Ms Modini has worked at the program for more than three years, and has cast her colleagues in her film, The Moths Will Eat Them Up.
“The best possible protection women have against men’s violence in our community is other women, because other women are out there working the services, providing the support, doing all of that sort of thing,” Ms Modini said.
“And so the women featured in the film apart from the lead actor, are women who work in those violence against women services.
“Three of the women on the train work for R4Respect in Logan.
“I wanted to give them a nod because they get overlooked all the time.”
The Moths Will Eat Them Up recently won the Dendy Award for Best Live Action Australian Short Film and the Rouben Mamoulian Award for Best Director at Sydney Film Festival 2022.
This accompanies their recent nomination for an AACTA Award for Best Short Film (2022) and an AWGIE Award for outstanding writing achievements.
The film will be screening in Queensland at the Heart Of Gold Short Film Festival in late October and is currently touring as part of the Sydney Travelling Film Festival.
Inspired by true-life events, Ms Modini’s personal experience on a train ride home one night led her to write and co-direct the film which has garnered international praise via film festivals around the world.
Co-directed by filmmaker Luisa Martiri, the psychological thriller explores the deep-seated fears women live with every day and how some men choose to be bystanders – ignoring other men’s violence as ‘none of their business’.
What should have been a simple train ride home at night for a woman turns into a terrifying game of cat and mouse until an unforeseen force is summoned.
“It’s actually based on something that happened to me on a train,” Ms Modini said.
“We took that idea and we wanted to make the film as entertaining as we possibly could so we could cast a wider net to get people in to look at this issue who may usually shut down when they see issues about violence against women or intimidation against women.”
Ms Modini said the goal is to not only entertain, but to have the viewer experience what it feels like to be a woman travelling alone at night in contemporary society.
“We went in to make the best possible film that we could about this subject, that’s why it’s in a thriller style, to hopefully keep everybody engaged.”
“I’ve had several men come up to me after screenings and say, ‘Is that really how women feel?
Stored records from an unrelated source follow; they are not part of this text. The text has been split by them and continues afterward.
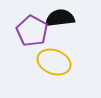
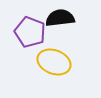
purple pentagon: moved 2 px left, 1 px down; rotated 8 degrees counterclockwise
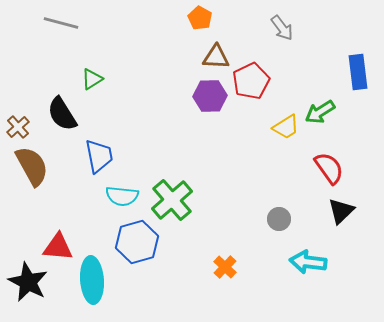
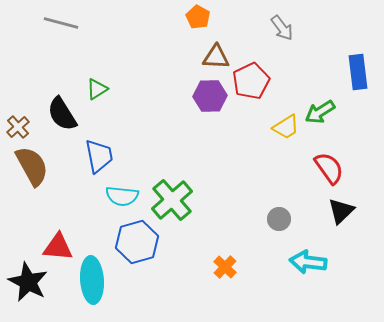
orange pentagon: moved 2 px left, 1 px up
green triangle: moved 5 px right, 10 px down
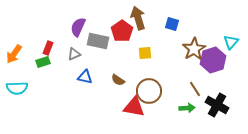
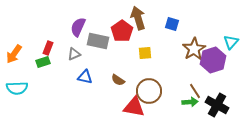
brown line: moved 2 px down
green arrow: moved 3 px right, 6 px up
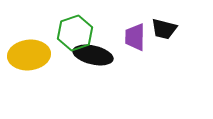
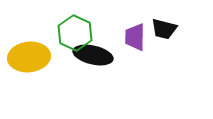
green hexagon: rotated 16 degrees counterclockwise
yellow ellipse: moved 2 px down
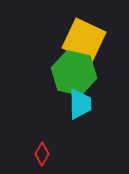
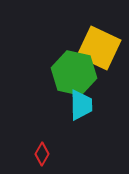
yellow square: moved 15 px right, 8 px down
cyan trapezoid: moved 1 px right, 1 px down
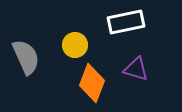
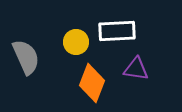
white rectangle: moved 9 px left, 9 px down; rotated 9 degrees clockwise
yellow circle: moved 1 px right, 3 px up
purple triangle: rotated 8 degrees counterclockwise
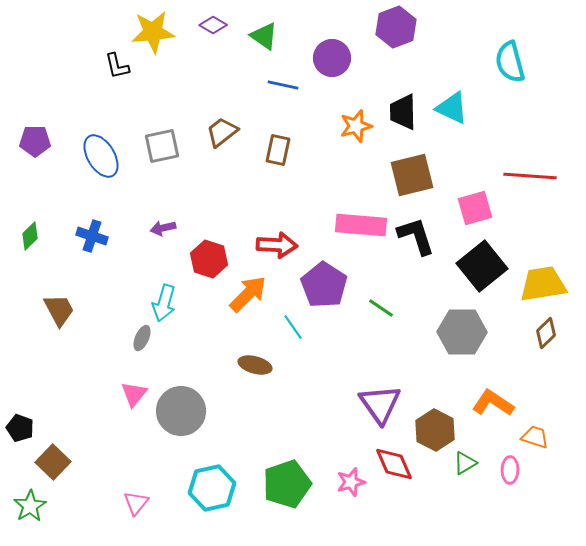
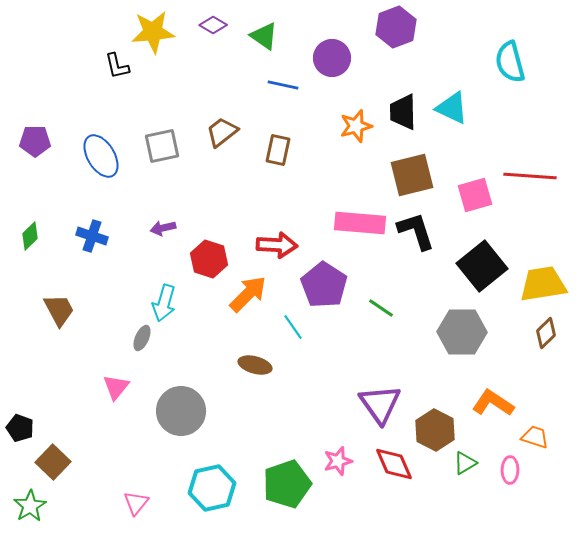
pink square at (475, 208): moved 13 px up
pink rectangle at (361, 225): moved 1 px left, 2 px up
black L-shape at (416, 236): moved 5 px up
pink triangle at (134, 394): moved 18 px left, 7 px up
pink star at (351, 482): moved 13 px left, 21 px up
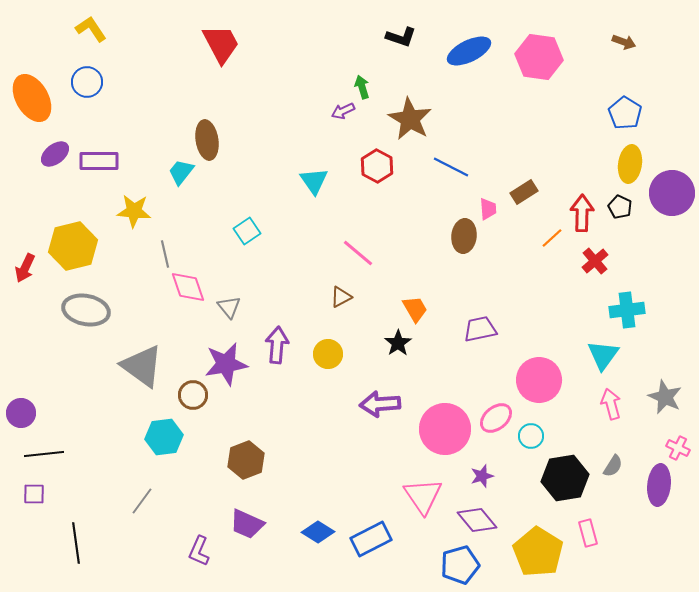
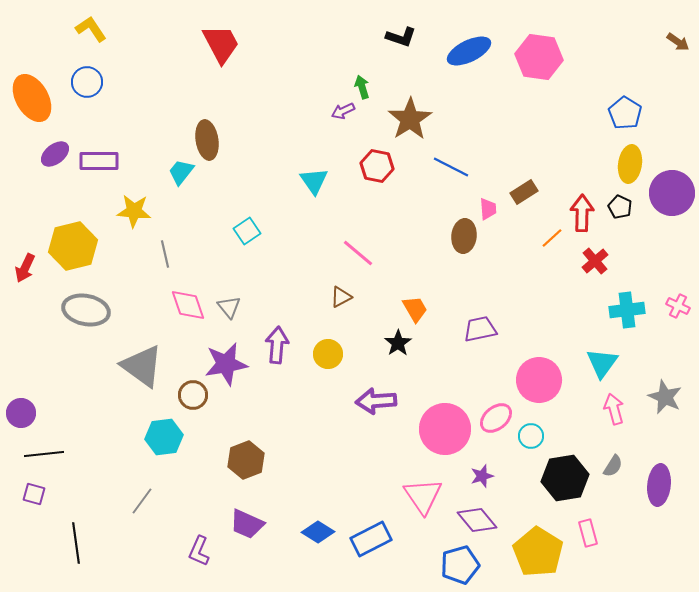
brown arrow at (624, 42): moved 54 px right; rotated 15 degrees clockwise
brown star at (410, 119): rotated 9 degrees clockwise
red hexagon at (377, 166): rotated 16 degrees counterclockwise
pink diamond at (188, 287): moved 18 px down
cyan triangle at (603, 355): moved 1 px left, 8 px down
purple arrow at (380, 404): moved 4 px left, 3 px up
pink arrow at (611, 404): moved 3 px right, 5 px down
pink cross at (678, 448): moved 142 px up
purple square at (34, 494): rotated 15 degrees clockwise
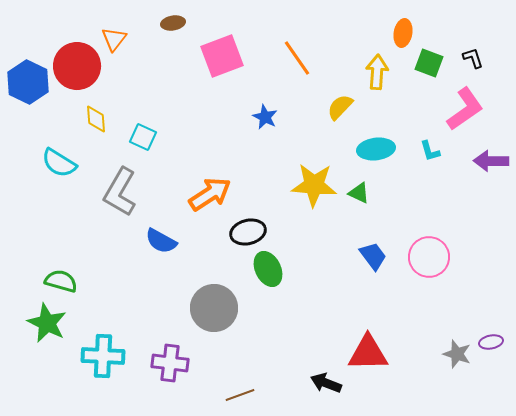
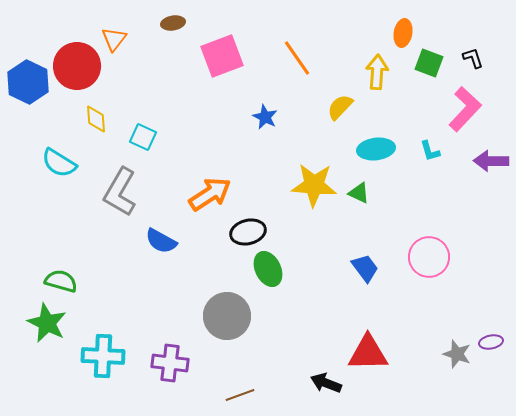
pink L-shape: rotated 12 degrees counterclockwise
blue trapezoid: moved 8 px left, 12 px down
gray circle: moved 13 px right, 8 px down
Are women actually doing these constant risk assessments?’ and we are at night, and sometimes we don’t even know we’re doing it.
“I hope people who have never thought about that perspective, it actually goes ding in their head.
“And I hope some men, the next time they’re walking behind a woman without any intent, realise that maybe they should pull back a little bit, because maybe she’s doing a risk assessment in her head and is looking over her shoulder thinking, am I being followed at this point?
“And to use art, to get the message out to a wider audience is really what I would like to do with it.”